WHAT THE EXERCISE ASKS
What lines below hold the string "Cancel"? Copy them all.

RECORDS SHOWN
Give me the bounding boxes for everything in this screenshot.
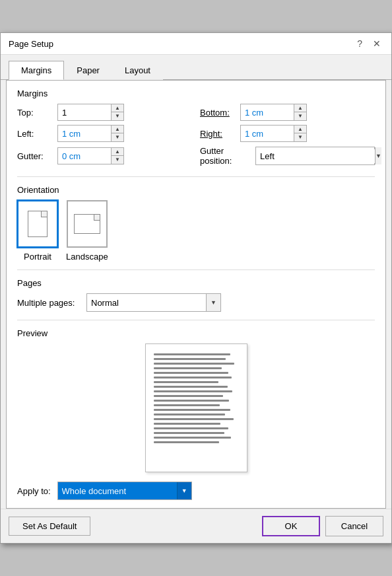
multiple-pages-label: Multiple pages: bbox=[17, 298, 80, 308]
footer-right: OK Cancel bbox=[262, 516, 383, 536]
preview-line bbox=[154, 423, 221, 425]
bottom-field-row: Bottom: ▲ ▼ bbox=[200, 104, 375, 121]
preview-line bbox=[154, 381, 218, 383]
help-button[interactable]: ? bbox=[354, 38, 365, 49]
dialog-title: Page Setup bbox=[9, 39, 53, 49]
left-field-row: Left: ▲ ▼ bbox=[17, 125, 187, 142]
multiple-pages-input[interactable] bbox=[87, 296, 206, 310]
preview-line bbox=[154, 418, 234, 420]
tab-layout[interactable]: Layout bbox=[112, 61, 163, 80]
preview-line bbox=[154, 358, 226, 360]
gutter-decrement-btn[interactable]: ▼ bbox=[112, 156, 123, 164]
apply-to-label: Apply to: bbox=[17, 486, 51, 496]
top-field-row: Top: ▲ ▼ bbox=[17, 104, 187, 121]
multiple-pages-dropdown-btn[interactable]: ▼ bbox=[206, 294, 220, 311]
right-label: Right: bbox=[200, 129, 236, 139]
right-input[interactable] bbox=[241, 127, 294, 141]
gutter-increment-btn[interactable]: ▲ bbox=[112, 148, 123, 156]
apply-to-select: ▼ bbox=[57, 482, 192, 500]
preview-lines bbox=[154, 353, 239, 443]
top-increment-btn[interactable]: ▲ bbox=[112, 104, 123, 112]
top-input[interactable] bbox=[58, 106, 111, 120]
dialog-footer: Set As Default OK Cancel bbox=[1, 509, 391, 543]
preview-line bbox=[154, 414, 225, 415]
preview-line bbox=[154, 437, 231, 439]
preview-box bbox=[145, 343, 247, 472]
bottom-label: Bottom: bbox=[200, 108, 236, 118]
apply-to-row: Apply to: ▼ bbox=[17, 482, 375, 500]
orientation-divider bbox=[17, 176, 375, 177]
gutter-pos-input[interactable] bbox=[256, 149, 375, 163]
footer-left: Set As Default bbox=[9, 517, 90, 536]
left-spinner: ▲ ▼ bbox=[57, 125, 124, 142]
portrait-icon-box bbox=[17, 200, 58, 248]
gutter-input[interactable] bbox=[58, 149, 111, 163]
pages-row: Multiple pages: ▼ bbox=[17, 293, 375, 312]
margins-grid: Top: ▲ ▼ Bottom: ▲ bbox=[17, 104, 375, 166]
left-label: Left: bbox=[17, 129, 53, 139]
preview-line bbox=[154, 353, 230, 355]
preview-line bbox=[154, 441, 219, 443]
left-input[interactable] bbox=[58, 127, 111, 141]
right-decrement-btn[interactable]: ▼ bbox=[294, 133, 306, 141]
portrait-label: Portrait bbox=[24, 252, 51, 262]
preview-line bbox=[154, 377, 232, 378]
bottom-spinner-btns: ▲ ▼ bbox=[294, 104, 306, 120]
top-label: Top: bbox=[17, 108, 53, 118]
bottom-spinner: ▲ ▼ bbox=[240, 104, 307, 121]
margins-section-label: Margins bbox=[17, 89, 375, 98]
right-spinner-btns: ▲ ▼ bbox=[294, 126, 306, 141]
pages-section-label: Pages bbox=[17, 278, 375, 288]
margins-tab-content: Margins Top: ▲ ▼ Bottom: bbox=[6, 80, 386, 509]
preview-divider bbox=[17, 320, 375, 320]
gutter-pos-select: ▼ bbox=[255, 147, 375, 165]
landscape-label: Landscape bbox=[66, 252, 108, 262]
preview-line bbox=[154, 367, 222, 369]
page-setup-dialog: Page Setup ? ✕ Margins Paper Layout Marg… bbox=[0, 32, 392, 544]
preview-line bbox=[154, 427, 229, 429]
title-bar-controls: ? ✕ bbox=[354, 38, 383, 49]
preview-line bbox=[154, 400, 230, 402]
preview-line bbox=[154, 432, 224, 434]
dialog-content: Margins Paper Layout Margins Top: bbox=[1, 55, 391, 509]
apply-to-input[interactable] bbox=[58, 484, 177, 498]
gutter-field-row: Gutter: ▲ ▼ bbox=[17, 146, 187, 166]
orientation-options: Portrait Landscape bbox=[17, 200, 375, 262]
bottom-increment-btn[interactable]: ▲ bbox=[294, 104, 306, 112]
landscape-icon-box bbox=[67, 200, 108, 248]
cancel-button[interactable]: Cancel bbox=[325, 516, 383, 536]
bottom-input[interactable] bbox=[241, 106, 294, 120]
tab-bar: Margins Paper Layout bbox=[1, 55, 391, 80]
top-spinner-btns: ▲ ▼ bbox=[111, 104, 123, 120]
set-as-default-button[interactable]: Set As Default bbox=[9, 517, 90, 536]
left-decrement-btn[interactable]: ▼ bbox=[112, 133, 123, 141]
apply-to-dropdown-btn[interactable]: ▼ bbox=[177, 482, 191, 499]
preview-line bbox=[154, 404, 220, 406]
preview-section: Preview bbox=[17, 328, 375, 472]
ok-button[interactable]: OK bbox=[262, 516, 320, 536]
left-increment-btn[interactable]: ▲ bbox=[112, 126, 123, 133]
title-bar: Page Setup ? ✕ bbox=[1, 33, 391, 55]
gutter-pos-label: Gutter position: bbox=[200, 146, 251, 166]
right-spinner: ▲ ▼ bbox=[240, 125, 307, 142]
preview-section-label: Preview bbox=[17, 328, 375, 338]
gutter-pos-dropdown-btn[interactable]: ▼ bbox=[375, 147, 381, 164]
top-decrement-btn[interactable]: ▼ bbox=[112, 112, 123, 120]
preview-line bbox=[154, 363, 235, 365]
right-increment-btn[interactable]: ▲ bbox=[294, 126, 306, 133]
preview-line bbox=[154, 386, 228, 388]
pages-section: Pages Multiple pages: ▼ bbox=[17, 278, 375, 312]
gutter-spinner: ▲ ▼ bbox=[57, 147, 124, 164]
portrait-option[interactable]: Portrait bbox=[17, 200, 58, 262]
landscape-option[interactable]: Landscape bbox=[66, 200, 108, 262]
tab-paper[interactable]: Paper bbox=[64, 61, 112, 80]
preview-line bbox=[154, 395, 224, 397]
multiple-pages-select: ▼ bbox=[86, 293, 221, 312]
tab-margins[interactable]: Margins bbox=[9, 61, 64, 80]
portrait-icon bbox=[28, 211, 48, 237]
gutter-spinner-btns: ▲ ▼ bbox=[111, 148, 123, 164]
close-button[interactable]: ✕ bbox=[370, 38, 383, 49]
orientation-section: Orientation Portrait Landscape bbox=[17, 185, 375, 262]
landscape-icon bbox=[74, 214, 100, 234]
bottom-decrement-btn[interactable]: ▼ bbox=[294, 112, 306, 120]
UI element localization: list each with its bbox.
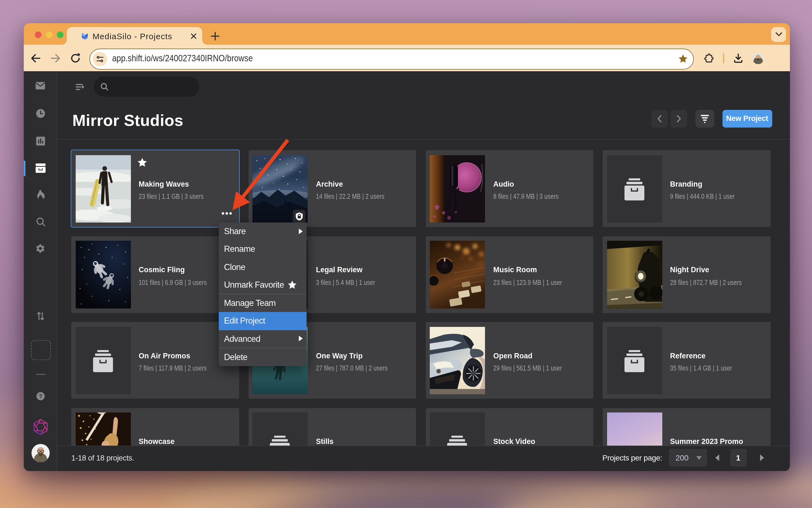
svg-text:?: ? [39,393,42,399]
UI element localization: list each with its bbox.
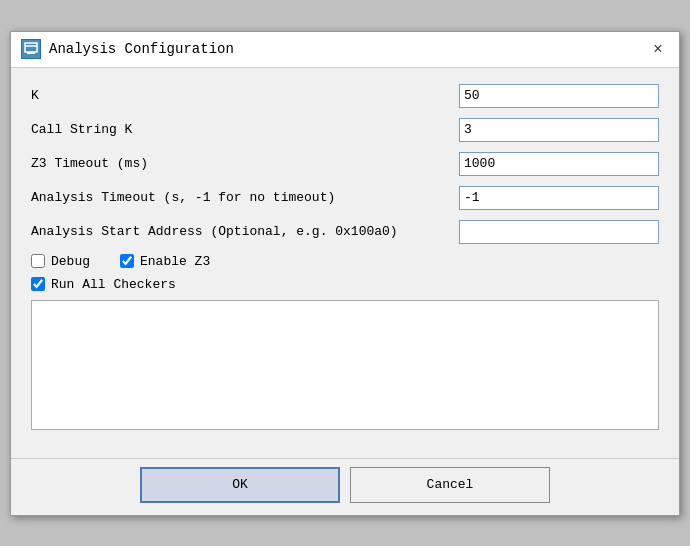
run-all-checkers-checkbox[interactable] [31,277,45,291]
analysis-start-label: Analysis Start Address (Optional, e.g. 0… [31,224,459,239]
z3-timeout-input[interactable] [459,152,659,176]
k-input[interactable] [459,84,659,108]
k-row: K [31,84,659,108]
call-string-k-label: Call String K [31,122,459,137]
enable-z3-checkbox[interactable] [120,254,134,268]
cancel-button[interactable]: Cancel [350,467,550,503]
call-string-k-input[interactable] [459,118,659,142]
svg-rect-0 [25,43,37,52]
z3-timeout-label: Z3 Timeout (ms) [31,156,459,171]
analysis-timeout-input[interactable] [459,186,659,210]
button-row: OK Cancel [11,458,679,515]
analysis-start-row: Analysis Start Address (Optional, e.g. 0… [31,220,659,244]
call-string-k-row: Call String K [31,118,659,142]
output-textarea[interactable] [31,300,659,430]
text-area-wrapper [31,300,659,434]
dialog-icon [21,39,41,59]
z3-timeout-row: Z3 Timeout (ms) [31,152,659,176]
analysis-timeout-row: Analysis Timeout (s, -1 for no timeout) [31,186,659,210]
title-bar: Analysis Configuration × [11,32,679,68]
checkbox-row-1: Debug Enable Z3 [31,254,659,269]
debug-checkbox[interactable] [31,254,45,268]
dialog-content: K Call String K Z3 Timeout (ms) Analysis… [11,68,679,454]
debug-label[interactable]: Debug [51,254,90,269]
enable-z3-label[interactable]: Enable Z3 [140,254,210,269]
analysis-timeout-label: Analysis Timeout (s, -1 for no timeout) [31,190,459,205]
close-button[interactable]: × [647,38,669,60]
analysis-start-input[interactable] [459,220,659,244]
debug-checkbox-item: Debug [31,254,90,269]
run-all-checkers-label[interactable]: Run All Checkers [51,277,176,292]
svg-rect-2 [27,52,35,54]
analysis-configuration-dialog: Analysis Configuration × K Call String K… [10,31,680,516]
dialog-title: Analysis Configuration [49,41,234,57]
k-label: K [31,88,459,103]
ok-button[interactable]: OK [140,467,340,503]
run-all-checkers-item: Run All Checkers [31,277,176,292]
title-bar-left: Analysis Configuration [21,39,234,59]
enable-z3-checkbox-item: Enable Z3 [120,254,210,269]
checkbox-row-2: Run All Checkers [31,277,659,292]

WRITTEN RESPONSE
footer-right: OK Cancel bbox=[262, 516, 383, 536]
dialog-footer: Set As Default OK Cancel bbox=[1, 509, 391, 543]
cancel-button[interactable]: Cancel bbox=[325, 516, 383, 536]
cancel-button[interactable]: Cancel [350,467,550,503]
button-row: OK Cancel [11,458,679,515]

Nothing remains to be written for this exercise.